How to prove $n^5 - n$ is divisible by $30$ without reduction
Solution 1:
By the Fermat little theorem, $n^{5} \equiv n \mod 5$ i.e. $n^{5} - n \equiv 0 \mod 5$.
Solution 2:
I'm going to take a leap, and suppose that you are doing exercises from the first section of Ireland and Rosen. In that case, I think that FLT is not the 'anticipated' method of solution.
So let's start from your factorization, $(n-1)n(n+1)(n^2 + 1)$
If $n$ is of the form $5k$, $5k-1$, or $5k+1$, we're done from the first three factors. What if $n$ is of the form $5k \pm 2$?
I claim to you that $n^2 + 1$ is always divisible by $5$ if $n = 5k \pm 2$. Perhaps the easiest way to see this is through strict computation.
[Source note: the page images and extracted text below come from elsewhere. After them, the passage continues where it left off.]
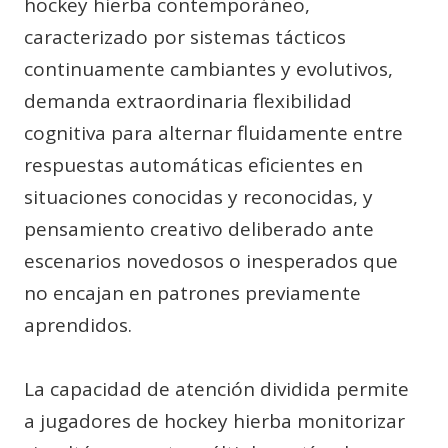
hockey hierba contemporáneo,
caracterizado por sistemas tácticos
continuamente cambiantes y evolutivos,
demanda extraordinaria flexibilidad
cognitiva para alternar fluidamente entre
respuestas automáticas eficientes en
situaciones conocidas y reconocidas, y
pensamiento creativo deliberado ante
escenarios novedosos o inesperados que
no encajan en patrones previamente
aprendidos.
La capacidad de atención dividida permite
a jugadores de hockey hierba monitorizar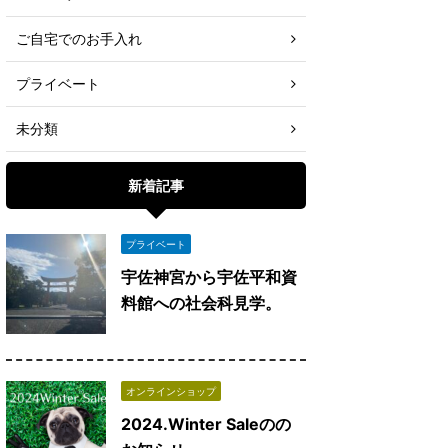
ご自宅でのお手入れ
プライベート
未分類
新着記事
プライベート
宇佐神宮から宇佐平和資
料館への社会科見学。
オンラインショップ
2024.Winter Saleのの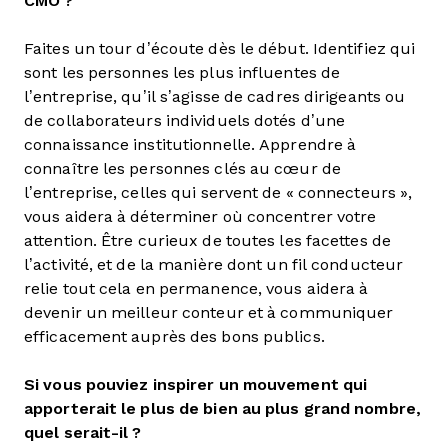
CMO ?
Faites un tour d’écoute dès le début. Identifiez qui
sont les personnes les plus influentes de
l’entreprise, qu’il s’agisse de cadres dirigeants ou
de collaborateurs individuels dotés d’une
connaissance institutionnelle. Apprendre à
connaître les personnes clés au cœur de
l’entreprise, celles qui servent de « connecteurs »,
vous aidera à déterminer où concentrer votre
attention. Être curieux de toutes les facettes de
l’activité, et de la manière dont un fil conducteur
relie tout cela en permanence, vous aidera à
devenir un meilleur conteur et à communiquer
efficacement auprès des bons publics.
Si vous pouviez inspirer un mouvement qui
apporterait le plus de bien au plus grand nombre,
quel serait-il ?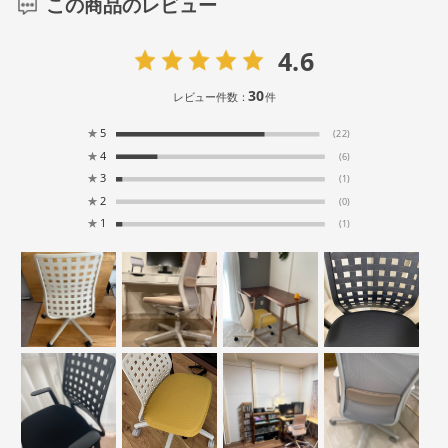
この商品のレビュー
4.6
30
レビュー件数：
件
★
5
(22)
★
4
(6)
★
3
(1)
★
2
(0)
★
1
(1)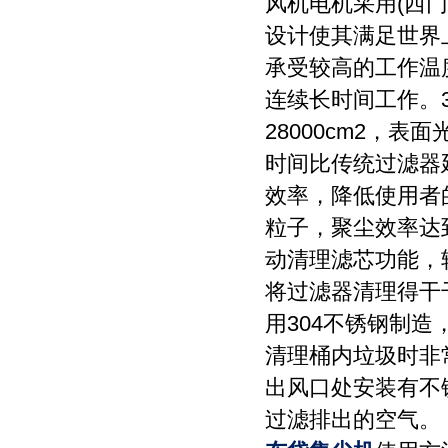
风机电机采用(西门
设计使其满足世界
承受较高的工作温
连续长时间工作。
28000cm2，
时间比传统过滤器
效率，降低使用者的
粒子，聚尘效率达到
动清理滤芯功能，
将过滤器清理得干
用304不锈钢制
清理桶内垃圾时非
出风口处安装有不
过滤排出的空气。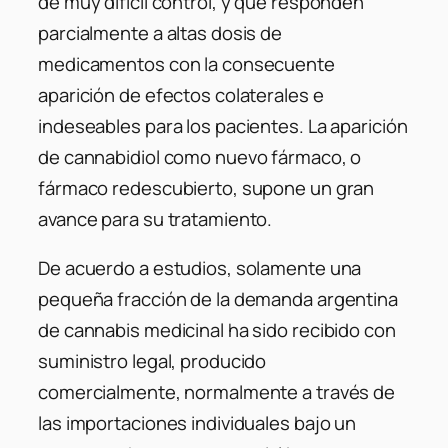
de muy difícil control, y que responden
parcialmente a altas dosis de
medicamentos con la consecuente
aparición de efectos colaterales e
indeseables para los pacientes. La aparición
de cannabidiol como nuevo fármaco, o
fármaco redescubierto, supone un gran
avance para su tratamiento.
De acuerdo a estudios, solamente una
pequeña fracción de la demanda argentina
de cannabis medicinal ha sido recibido con
suministro legal, producido
comercialmente, normalmente a través de
las importaciones individuales bajo un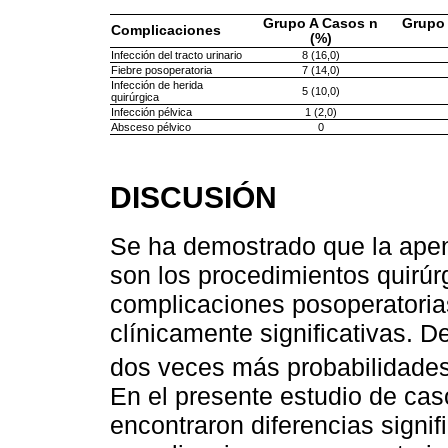
Grupo A Casos n
Grupo 
Complicaciones
(%)
Infección del tracto urinario
8 (16,0)
Fiebre posoperatoria
7 (14,0)
Infección de herida
5 (10,0)
quirúrgica
Infección pélvica
1 (2,0)
Absceso pélvico
0
DISCUSIÓN
Se ha demostrado que la apend
son los procedimientos quirúr
complicaciones posoperatoria
clínicamente significativas. De
dos veces más probabilidade
En el presente estudio de cas
encontraron diferencias signif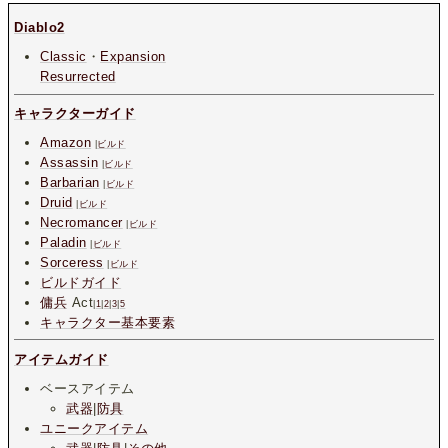
Diablo2
Classic
・
Expansion
Resurrected
キャラクターガイド
Amazon
|
ビルド
Assassin
|
ビルド
Barbarian
|
ビルド
Druid
|
ビルド
Necromancer
|
ビルド
Paladin
|
ビルド
Sorceress
|
ビルド
ビルドガイド
傭兵
Act
|
1
|
2
|
3
|
5
キャラクター基本要素
アイテムガイド
ベースアイテム
武器
|
防具
ユニークアイテム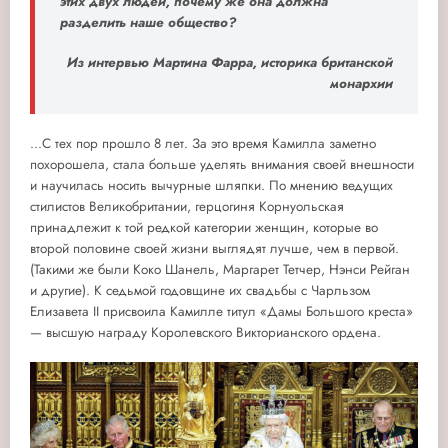
этих двух людей, почему же она должна
разделить наше общество?
Из интервью Мартина Фарра, историка британской
монархии
...С тех пор прошло 8 лет. За это время Камилла заметно
похорошела, стала больше уделять внимания своей внешности
и научилась носить вычурные шляпки. По мнению ведущих
стилистов Великобритании, герцогиня Корнуольская
принадлежит к той редкой категории женщин, которые во
второй половине своей жизни выглядят лучше, чем в первой.
(Такими же были Коко Шанель, Маргарет Тетчер, Нэнси Рейган
и другие). К седьмой годовщине их свадьбы с Чарльзом
Елизавета II присвоила Камилле титул «Дамы Большого креста»
— высшую награду Королевского Викторианского ордена.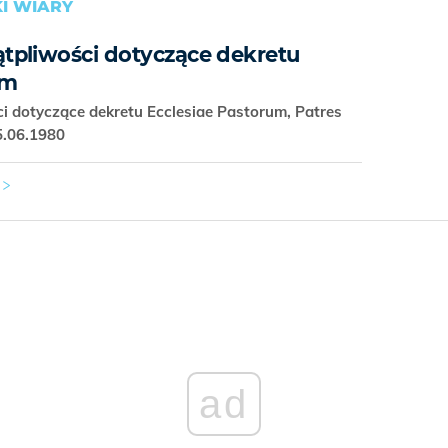
I WIARY
pliwości dotyczące dekretu
um
 dotyczące dekretu Ecclesiae Pastorum, Patres
5.06.1980
ad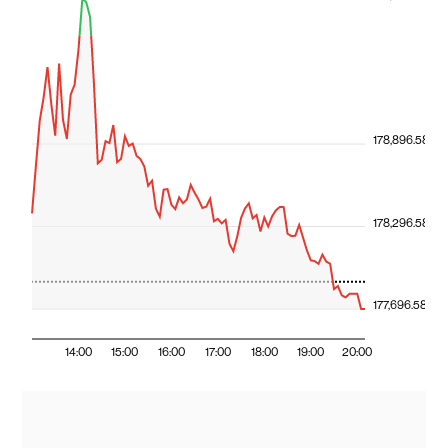
178,896.58
178,296.58
177,696.58
14:00
15:00
16:00
17:00
18:00
19:00
20:00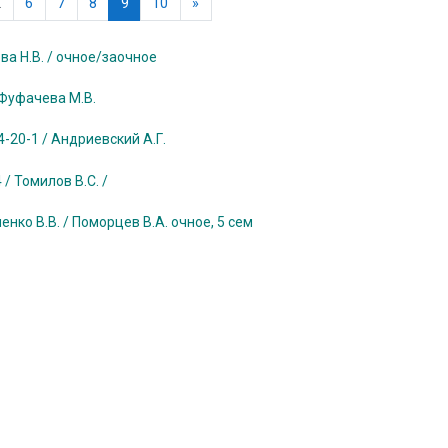
щая страница
(текущая)
Следующая страница
…
6
7
8
9
10
»
а Н.В. / очное/заочное
 Фуфачева М.В.
-20-1 / Андриевский А.Г.
/ Томилов В.С. /
ко В.В. / Поморцев В.А. очное, 5 сем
Or you could note that the constant term is either $5$ or $10$. In any case, I leave that part to you: can you show that $n^2 + 1$ is divisible by $5$ if $n = 5k \pm 2$?
Solution 3:
Using combinatorial polynomials: $$ \begin{align} n^5-n &=120\binom{n}{5}+240\binom{n}{4}+150\binom{n}{3}+30\binom{n}{2}\\ &=30\left(4\binom{n}{5}+8\binom{n}{4}+5\binom{n}{3}+\binom{n}{2}\right) \end{align} $$ Note: The combinatorial polynomial expansion for a known polynomial, $P(n)$, is not as hard as it might seem. The coefficient, $a_0$, of $\binom{n}{0}$ is simply $P(0)$. If the coefficients, $a_j$, for $\binom{n}{j}$ are known for $j<k$, then the coefficient for $\binom{n}{k}$ is $$ P(k)-\sum_{j=0}^{k-1}a_j\binom{k}{j} $$